Publication | Closed Access
Three Treatments for Teachers With Voice Disorders
242
Citations
29
References
2003
Year
Voice problems are a common occupational hazard for teachers, yet few studies have objectively evaluated treatment approaches for these occupation‑related voice disorders. In a randomized clinical trial, 64 teachers with voice disorders were assigned to one of three 6‑week treatment programs—voice amplification with the ChatterVox amplifier, resonance therapy, or respiratory muscle training—and assessed before and after treatment using the Voice Handicap Index and a voice severity self‑rating scale. The study found that only the voice amplification and resonance therapy groups showed significant reductions in VHI scores and voice severity, with teachers in the amplification group reporting greater overall voice improvement, clarity, and ease of speaking and singing.

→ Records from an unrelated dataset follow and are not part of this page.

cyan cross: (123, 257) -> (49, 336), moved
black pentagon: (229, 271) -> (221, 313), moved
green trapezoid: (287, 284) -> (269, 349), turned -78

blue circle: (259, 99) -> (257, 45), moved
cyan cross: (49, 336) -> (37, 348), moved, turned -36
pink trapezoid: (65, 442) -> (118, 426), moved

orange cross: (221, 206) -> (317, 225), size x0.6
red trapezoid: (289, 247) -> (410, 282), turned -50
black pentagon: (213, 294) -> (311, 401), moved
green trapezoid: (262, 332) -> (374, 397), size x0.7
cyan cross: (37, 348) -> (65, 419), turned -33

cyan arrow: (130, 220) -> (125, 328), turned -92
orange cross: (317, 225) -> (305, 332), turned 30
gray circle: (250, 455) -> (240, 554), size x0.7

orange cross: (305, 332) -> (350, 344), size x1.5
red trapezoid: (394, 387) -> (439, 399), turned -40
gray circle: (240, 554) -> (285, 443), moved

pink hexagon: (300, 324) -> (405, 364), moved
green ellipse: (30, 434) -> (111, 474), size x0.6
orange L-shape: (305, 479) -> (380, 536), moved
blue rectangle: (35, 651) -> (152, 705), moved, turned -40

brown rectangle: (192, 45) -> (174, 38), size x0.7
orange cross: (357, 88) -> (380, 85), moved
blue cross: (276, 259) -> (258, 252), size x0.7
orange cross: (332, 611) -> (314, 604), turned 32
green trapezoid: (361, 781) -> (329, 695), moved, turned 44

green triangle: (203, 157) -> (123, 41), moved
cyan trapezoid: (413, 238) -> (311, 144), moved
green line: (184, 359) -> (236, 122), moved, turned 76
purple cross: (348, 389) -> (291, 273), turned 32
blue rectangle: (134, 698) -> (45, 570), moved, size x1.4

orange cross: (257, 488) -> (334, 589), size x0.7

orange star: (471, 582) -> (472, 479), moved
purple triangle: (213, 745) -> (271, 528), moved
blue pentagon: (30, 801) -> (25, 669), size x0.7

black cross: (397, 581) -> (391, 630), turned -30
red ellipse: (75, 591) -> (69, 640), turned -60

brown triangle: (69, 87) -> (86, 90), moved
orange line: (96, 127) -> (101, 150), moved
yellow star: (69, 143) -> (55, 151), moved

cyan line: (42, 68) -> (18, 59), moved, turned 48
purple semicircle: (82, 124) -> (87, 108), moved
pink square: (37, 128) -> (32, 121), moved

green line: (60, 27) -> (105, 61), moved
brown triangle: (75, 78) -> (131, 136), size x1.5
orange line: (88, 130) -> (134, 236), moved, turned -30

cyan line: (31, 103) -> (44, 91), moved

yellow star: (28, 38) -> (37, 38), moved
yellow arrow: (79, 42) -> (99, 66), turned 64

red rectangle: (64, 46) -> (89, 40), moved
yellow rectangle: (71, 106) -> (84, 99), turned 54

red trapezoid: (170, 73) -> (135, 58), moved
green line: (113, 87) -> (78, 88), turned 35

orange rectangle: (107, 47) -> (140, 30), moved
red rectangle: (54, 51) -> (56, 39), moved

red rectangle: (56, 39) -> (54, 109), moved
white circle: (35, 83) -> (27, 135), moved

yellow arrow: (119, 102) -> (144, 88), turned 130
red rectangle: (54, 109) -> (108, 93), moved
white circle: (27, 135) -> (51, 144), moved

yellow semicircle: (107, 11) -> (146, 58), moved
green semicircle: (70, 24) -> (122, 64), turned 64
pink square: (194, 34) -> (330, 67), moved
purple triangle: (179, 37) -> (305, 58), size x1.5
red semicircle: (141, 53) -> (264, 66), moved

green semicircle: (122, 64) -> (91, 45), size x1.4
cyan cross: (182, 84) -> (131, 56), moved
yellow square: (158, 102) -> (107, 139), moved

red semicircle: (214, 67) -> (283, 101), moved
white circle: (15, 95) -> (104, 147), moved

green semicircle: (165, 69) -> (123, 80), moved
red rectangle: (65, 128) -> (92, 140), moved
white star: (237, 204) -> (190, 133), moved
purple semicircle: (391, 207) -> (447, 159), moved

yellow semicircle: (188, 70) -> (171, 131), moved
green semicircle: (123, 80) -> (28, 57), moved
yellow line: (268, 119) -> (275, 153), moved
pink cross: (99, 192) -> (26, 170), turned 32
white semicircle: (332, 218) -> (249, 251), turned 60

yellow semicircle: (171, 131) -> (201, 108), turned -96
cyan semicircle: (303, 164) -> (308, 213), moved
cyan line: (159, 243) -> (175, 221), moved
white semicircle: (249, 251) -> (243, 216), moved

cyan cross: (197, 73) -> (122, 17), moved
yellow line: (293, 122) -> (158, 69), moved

Voice problems are a common occupational hazard of teaching school, yet few studies exist that have objectively evaluated treatment approaches aimed at rehabilitating these occupation-related voice disorders. This randomized clinical trial used patient-based treatment outcome measures to evaluate the effectiveness of three treatment programs. Sixty-four teachers with voice disorders were randomly assigned to 1 of 3 treatment groups: voice amplification using the ChatterVox portable amplifier (VA; n = 25), resonance therapy (RT; n = 19), and respiratory muscle training (RMT; n = 20). Before and after a 6-week treatment phase, all teachers completed (a) the Voice Handicap Index (VHI; B. H. Jacobson et al., 1997), an instrument designed to appraise the self-perceived psychosocial consequences of voice disorders, and (b) a voice severity self-rating scale. Both intention-to-treat and as-treated analyses revealed that only the VA and RT groups reported significant reductions in mean VHI scores and in voice severity selfratings following treatment. Furthermore, results from a posttreatment questionnaire regarding the perceived benefits of treatment showed that compared to RT and RMT, teachers in the VA group reported significantly more overall voice improvement, greater vocal clarity, and greater ease of speaking and singing voice following treatment. These findings replicate previous results from an earlier clinical trial confirming the efficacy of VA and provide new evidence to support RT as an effective treatment alternative for voice problems in teachers. The results are discussed in the context of uneven levels of self-reported compliance and disparate dropout rates among the treatment groups.